Message par John le Sam 10 Mar 2012 - 2:36

Claude Perdriel a publié cet article dans le Nouvel Observateur du 26 janvier 2012.
Claude Perdriel, né le 25 octobre 1926, est le propriétaire des groupes SETMA, SFA (fabriquant de sanibroyeur) et Aquasistance, et un dirigeant de journaux français, à la tête - notamment - du groupe Perdriel (Le Nouvel Observateur, Sciences et Avenir, Challenges, Rue89 et, dans les années 1970-1980, le quotidien Le Matin de Paris).

Industrie : l'erreur des patrons
PAR CLAUDE PERDRIEL
(Article dans le Nouvel Observateur du 26 janvier 2012)
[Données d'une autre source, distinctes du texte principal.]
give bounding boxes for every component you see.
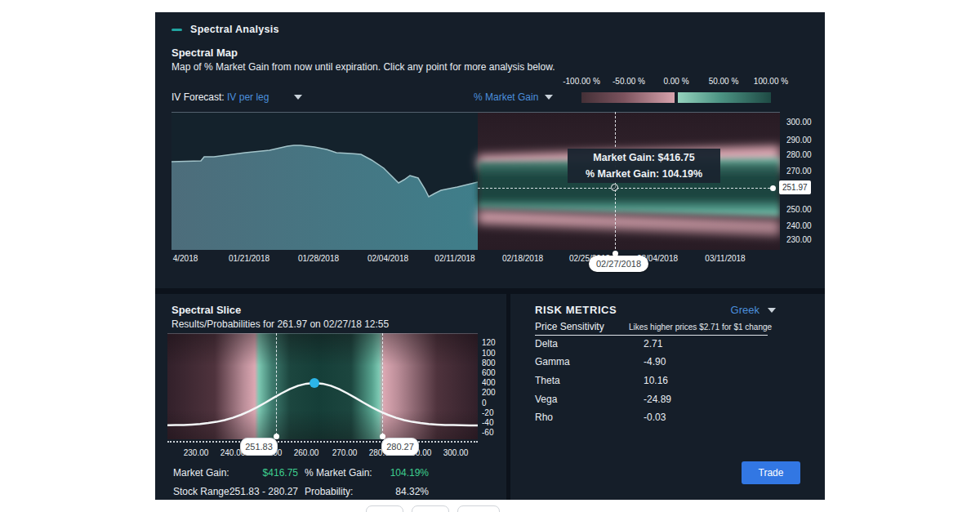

Et si le patronat se trompait de combat ? L’excès des charges et le haut niveau des salaires expliqueraient à ses yeux le manque de compétitivité de l'économie française.
Il faut le dire franchement : rien n'est plus faux. Dans nos économies développées, sur un marché mondial où les pays émergents exercent une concurrence féroce, c'est la matière grise, le talent des ingénieurs, la compétence des salariés qui nous permettront de sauver notre industrie.
Comme dans tous les pays riches, la société française se divise en trois parties : les créateurs de richesse, concepteurs, entrepreneurs, constructeurs professionnels de haut niveau, courtisés et bien payes.
Puis ceux qui leur apportent le support technique dont ils ont besoin, cadres moyens, contremaîtres et ouvriers spécialisés, indispensables donc protégés et plutôt bien rémunérés. Enfin le dernier tiers, hélas nombreux, peu ou pas formé soumis au smic et au chômage. Laissés de côté par le progrès, et victimes d'une Education nationale défaillante, ils ont impérativement besoin d’aide pour pouvoir vivre, consommer et conserver une chance de sortir de leur situation déprimante.
L’industrialisation dépend des deux premières catégories de salariés.
Si l’on tient compte de cette analyse, le principal est évidemment d’augmenter leur nombre et leur part relative dans la production. La baisse des charges pour les salaires les plus bas n'est pas le facteur déterminant. Elle facilitera I’ existence des entreprises de main-d’œuvre qui – espérons-le - embaucheront. Mais elle redressera très peu notre balance des paiements. De plus, les salaires chinois, que l’on prétend concurrencer, augmentent d'au moins 15% par an, beaucoup plus cette année si l’on tient compte aussi de la montée inexorable du yuan et de la baisse encourageante de I’ euro. A terme, le danger diminue. Prenons un exemple : un robot moderne, amorti sur cinq ans, coûte de 150 euros à 200 euros par mois, soit deux fois moins qu'un bon ouvrier chinois. Or une entreprise énorme comme Foxconn à Shenzhen prévoit de s’équiper de milliers de robots. Dans ce cas, où est I’ avantage compétitif des Chinois ? Cela prouve bien que la solution ne repose que peu sur le niveau des salaires.
La relance de l'industrie, en fait, dépend des PME de moins de 1000 salariés en leur donnant les moyens d'innover et de se développer. Ce sont elles qu’il faut aider. En recherche appliquée d'abord. Les cinq milliards que l’on dépense aujourd'hui vont en priorité aux grandes entreprises. Il faut aussi créer des centres d’aide techniques par bassin d’emploi, destinés à ces PME. Et prévoir des aides fiscales qui contribueront au financement des machines-outils et des robots sans lesquels il n'y a pas de hausses de productivité.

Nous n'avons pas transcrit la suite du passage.